THE IMMIGRATION ACTS

 

Heard at Field House

Decision & Reasons Promulgated

On 27 April 2018

On 5 June 2018

 

 

 

Before

 

DEPUTY UPPER TRIBUNAL JUDGE HILL QC

 

Between

 

THE Secretary of State for the Home Department

Appellant

and

 

Al-Ameen Abiodun Oluwatobi Abdullai

(anonymity direction not made)

Respondent

 

Representation :

 

For the Appellant: Mr L Tarlow, Home Office Presenting Officer

For the Respondent: Mr N Khan (hearing) and Ms Pearl Yong (written submissions), instructed by Greenland Lawyers LLP

 

 

DECISION AND REASONS

 

1. This is an appeal by the Secretary of State from a decision of First-tier Tribunal Judge Sweet promulgated on 9 February 2018. The appellant (as he was in the First-tier Tribunal and as I shall designate him hereafter) is a citizen of Nigeria, born on 14 June 1985. He appealed from the Secretary of State's decision of January 2017 refusing his application for leave to remain in the United Kingdom. The appeal was allowed under paragraph 276 ADE of the Immigration Rules, the judge adding, in the alternative, that he would also have allowed the appeal under Article 8 of the European Convention of Human Rights outside the Rules.

 

3. The principal ground of appeal concerned the basis upon which the appeal had been allowed under paragraph 276 ADE, which for convenience I set out in full:

 

276ADE: Requirements to be met by an applicant for leave to remain on the grounds of private life

(1)    T he requirements to be met by an applicant for leave to remain on the grounds of private life in the UK are that at the date of application, the applicant:

(i) does not fall for refusal under any of the grounds in Section S-LTR 1.2 to S-LTR 2.3 and S-LTR.3.1 to S-LTR.4.5 in Appendix FM; and

(ii) has made a valid application for leave to remain on the grounds of private life in the UK; and

(iii) has lived continuously in the UK for at least 20 years (discounting any period of imprisonment); or

(iv) is under the age of 18 years and has lived continuously in the UK for at least 7 years (discounting any period of imprisonment) and it would not be reasonable to expect the applicant to leave the UK; or

(v) is aged 18 years or above and under 25 years and has spent at least half of his life living continuously in the UK (discounting any period of imprisonment); or

(vi) subject to sub-paragraph (2), is aged 18 years or above, has lived continuously in the UK for less than 20 years (discounting any period of imprisonment) but there would be very significant obstacles to the applicant's integration into the country to which he would have to go if required to leave the UK.

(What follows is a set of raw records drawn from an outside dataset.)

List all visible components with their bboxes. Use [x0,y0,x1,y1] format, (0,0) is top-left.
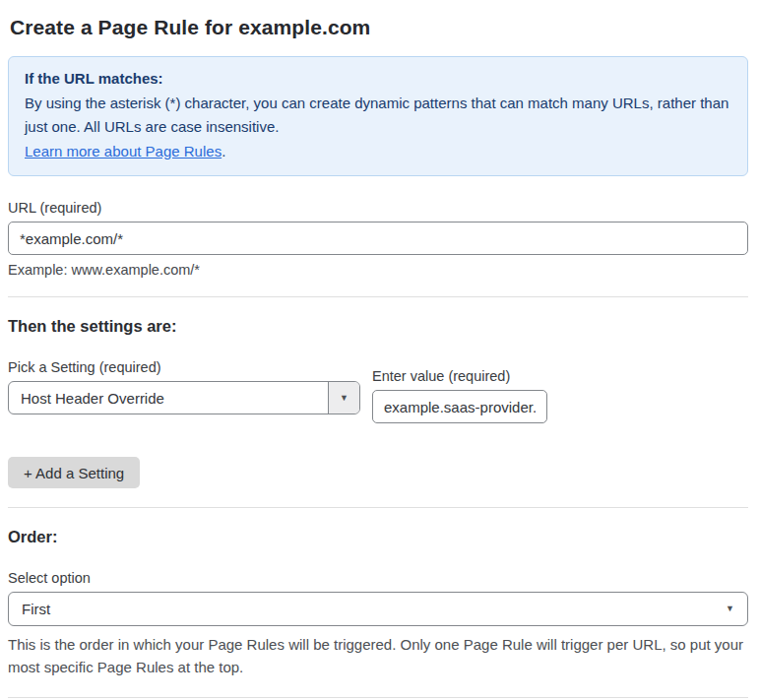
order-description: This is the order in which your Page Rul… [8,633,748,678]
url-label: URL (required) [8,200,748,216]
info-box-body: By using the asterisk (*) character, you… [25,92,731,140]
order-select-label: Select option [8,570,748,586]
page-title: Create a Page Rule for example.com [10,16,748,39]
url-match-info-box: If the URL matches: By using the asteris… [8,56,748,176]
divider [8,697,748,698]
link-suffix: . [222,143,225,159]
divider [8,296,748,297]
settings-heading: Then the settings are: [8,317,748,336]
create-page-rule-form: Create a Page Rule for example.com If th… [0,0,760,700]
order-heading: Order: [8,528,748,546]
info-box-link-line: Learn more about Page Rules. [25,140,731,164]
url-field-block: URL (required) Example: www.example.com/… [8,200,748,278]
chevron-down-icon: ▼ [726,605,734,613]
setting-select-caret-button[interactable]: ▼ [328,382,359,414]
url-input[interactable] [8,222,748,255]
enter-value-label: Enter value (required) [372,368,547,384]
order-select[interactable]: First ▼ [8,592,748,626]
setting-select[interactable]: Host Header Override ▼ [8,381,360,414]
add-setting-button[interactable]: + Add a Setting [8,457,140,488]
enter-value-column: Enter value (required) [372,368,547,423]
divider [8,507,748,508]
info-box-heading: If the URL matches: [25,67,731,92]
chevron-down-icon: ▼ [340,394,348,403]
pick-setting-label: Pick a Setting (required) [8,359,360,375]
pick-setting-column: Pick a Setting (required) Host Header Ov… [8,359,360,423]
order-select-value: First [22,601,50,617]
setting-row: Pick a Setting (required) Host Header Ov… [8,359,748,423]
setting-value-input[interactable] [372,390,547,423]
learn-more-link[interactable]: Learn more about Page Rules [25,143,222,159]
url-hint: Example: www.example.com/* [8,262,748,278]
setting-select-value: Host Header Override [9,382,328,414]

(2)    Sub-paragraph (1)(vi) does not apply, and may not be relied upon, in circumstances in which it is proposed to return a person to a third country pursuant to Schedule 3 to the Asylum and Immigration (Treatment of Claimants, etc) Act 2004. [emphasis added]

 

4. At the hearing of the appeal on 27 April 2018, Counsel for the respondent, at my invitation, conceded that there had been an error of law by the First-tier Judge in that, on the clear findings of fact, the appellant had not been living in the United Kingdom continuously for more than 20 years, thus could not satisfy the provisions of 276ADE(1)(iii). Accordingly I did not hear further argument on the point. I set aside the decision of the First-tier Tribunal and remade it, dismissing the appeal under Article 8 outside the Rules.

 

5. In the course of approving the transcript of my ex tempore decision, I became aware that the matter had in fact been dealt with by the judge under a different provision, namely, ADE276(1)(vi), which requires a period of residence of less than 20 years, coupled with very significant obstacles to integration. Since the appeal had proceeded under a misapprehension, I made an Order under rule 43(2)(d) of the Tribunal Procedure (Upper Tribunal) Rules 2008 setting aside my earlier decision . This Order was promulgated on 10 May 2018.

 

6. I did not consider that I needed any additional material in order to conclude the matter, and indicated that my provisional view inclined in favour of dismissing the appeal. I afforded the parties 14 days in which to make written representations should they wish. On behalf of the appellant, written submissions were lodged. These were dated 23 May 2018 and settled by Ms Pearl Yong of counsel. No representations have been received from the Secretary of State.

 

7. Ms Yong formally withdraws the concession which had been made at the hearing on 27 April 2018. I have no hesitation in allowing her to do so. The interests of justice compel it, and there is no prejudice to the Secretary of State.

 

8. The Secretary of State's appeal, compounded by the basis on which permission to appeal was granted, is predicated on an entirely false premise. It is said that various breaks in the appellant's residence in the United Kingdom render him ineligible under the 20 year continuous residence provision prescribed in sub-paragraph (iii). However, the appellant's case was advanced - and determined by the judge - not under sub-paragraph (iii) but under sub-paragraph (vi). Ms Yong is correct to point to a typographical error in my Order which wrongly identifies the provision as (iv).

 

9. Under sub-paragraph (vi), which is recited in full above, the criteria are: (a) that the appellant is aged 18 or older which self-evidently he is; (b) that he has lived in the United Kingdom for less than 20 years, which is undisputed; and (c) that there would be very significant obstacles to the his integration were he to be returned to Nigeria.

 

10. The judge's findings on very significant obstacles are to be found at paragraph [23] of his decision. They are clear, soundly based in the evidence, and not amenable to criticism or challenge.

 

11. There is no error of law in the judge's disposal of the matter under the Immigration Rules, and it is therefore unnecessary to consider the alternative disposal under Article 8 outside the rules.

 

Notice of Decision

 

(1)    The Secretary of State's appeal is dismissed and the decision of the First-tier Tribunal affirmed;

 

(2)    No anonymity direction is made.